L'ex-courtier Louis-Philippe Séguin poursuit sa longue bagarre judiciaire contre l'Organisme canadien de réglementation du commerce des valeurs mobilières (OCRCVM) en Cour d'appel, où il conteste un récent jugement de la Cour du Québec confirmant sa culpabilité à une infraction réglementaire.

Toutefois, la même décision, rendue à la mi-décembre par le juge Henri Richard, annule la radiation permanente prononcée contre M. Séguin en mars 2008 par le comité de discipline de l'OCRCVM (dont l'acronyme à l'époque était ACCOVAM) et confirmée par le Bureau de décision et de révision (BDR), en décembre 2010. Le magistrat réduit également de 77 000$ à 20 000$ l'amende infligée à l'ex-courtier.

La Cour d'appel a accordé à M. Séguin, il y a une dizaine de jours, la permission de lui soumettre un appel sur sa culpabilité, et a fait de même pour l'OCRCVM, qui réclame que les sanctions soient rétablies.

M. Séguin a été poursuivi et condamné pour avoir refusé de collaborer à une enquête de l'OCRCVM sur des transactions auxquelles le nom de l'ex-courtier Martin Tremblay, des Bahamas, était aussi associé. Ce dernier a écopé de 48 mois de prison aux États-Unis pour blanchiment d'argent, en mars 2007, dans une affaire non liée.

L'OCRCVM a avisé M. Séguin qu'il était l'objet d'une enquête en juin 2005, selon le compte rendu de la décision du juge Richard. Le courtier a remis sa démission le 30 décembre suivant, puis a reçu une convocation d'un enquêteur de l'Organisme, le 25 janvier 2006.

M. Séguin a rencontré des représentants de l'Organisme le 13 mars 2006 et s'est rendu au rendez-vous avec son avocat et un sténographe. Mais les enquêteurs ont refusé la présence du sténographe.

M. Séguin a donc quitté les lieux, puis a avisé l'OCRCVM qu'il ne se soumettrait à l'interrogatoire que s'il pouvait obtenir un enregistrement des propos échangés. L'Organisme et lui ne se sont pas entendus et l'OCRCVM a déposé une plainte pour refus de collaborer le 22 mars 2006.

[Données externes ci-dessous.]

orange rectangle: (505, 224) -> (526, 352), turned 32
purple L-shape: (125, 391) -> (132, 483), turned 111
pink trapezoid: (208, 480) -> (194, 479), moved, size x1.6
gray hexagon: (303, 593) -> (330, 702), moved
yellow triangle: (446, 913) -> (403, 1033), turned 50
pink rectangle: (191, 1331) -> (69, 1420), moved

M. Séguin a d'abord contesté la compétence du comité de discipline de l'OCRCVM à son sujet, puisqu'il n'était plus courtier au moment de sa convocation.

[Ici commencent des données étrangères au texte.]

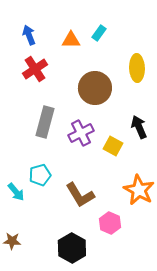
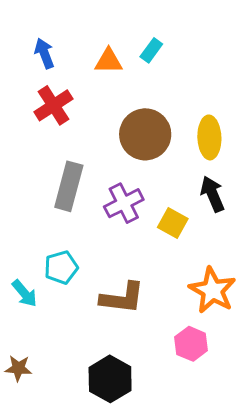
yellow ellipse: (137, 68) -> (209, 137), moved
brown L-shape: (80, 195) -> (122, 298), turned -52
pink hexagon: (110, 223) -> (191, 344), moved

La Cour supérieure a rejeté sa requête en mars 2007. Le comité de discipline a également écarté ses prétentions à ce sujet, puis a entendu la plainte et l'a condamné. M. Séguin n'a pas eu plus de succès en révision judiciaire devant le BDR.

Louis-Philippe Séguin s'est alors tourné vers la Cour du Québec. Mais le juge Henri Richard a estimé, avec un bémol, que les précédentes décisions sur le fond étaient justifiées, vu les décisions précédentes des tribunaux dans des sujets similaires. Mais il a révisé la sévérité des sanctions.

«Le Tribunal constate que ni la formation d'instruction [comité de discipline] de l'ACCOVAM ni le BDR n'appliquent un des principes importants en matière d'imposition de sanctions, soit la gradation de celles-ci. La preuve démontre que Me Séguin [il est aussi avocat, NDLR] en était à une première infraction», écrit le juge Richard.

«En conséquence de ce qui précède, le Tribunal conclut que le BDR ne rend pas une décision raisonnable lorsqu'il avalise les sanctions imposées», ajoute-t-il.

Sur le fond, le magistrat estime que Louis-Philippe Séguin ne pouvait pas imposer la présence d'un sténographe puisqu'une telle éventualité n'était pas incluse dans l'entente écrite le liant à l'OCRCVM.

«En droit, il est impossible qu'une partie à un contrat puisse imposer à l'autre des conditions qui n'y apparaissent pas. Me Séguin tente d'imposer à l'enquêteur D'Astous une condition et, ainsi, de s'arroger un droit qui n'est pas prévu au contrat. Sa position est insoutenable en droit.»

La Presse Affaires a joint le bureau du représentant de M. Séguin, Philippe Frère, afin d'avoir des commentaires, mais l'avocat ne nous a pas rappelé.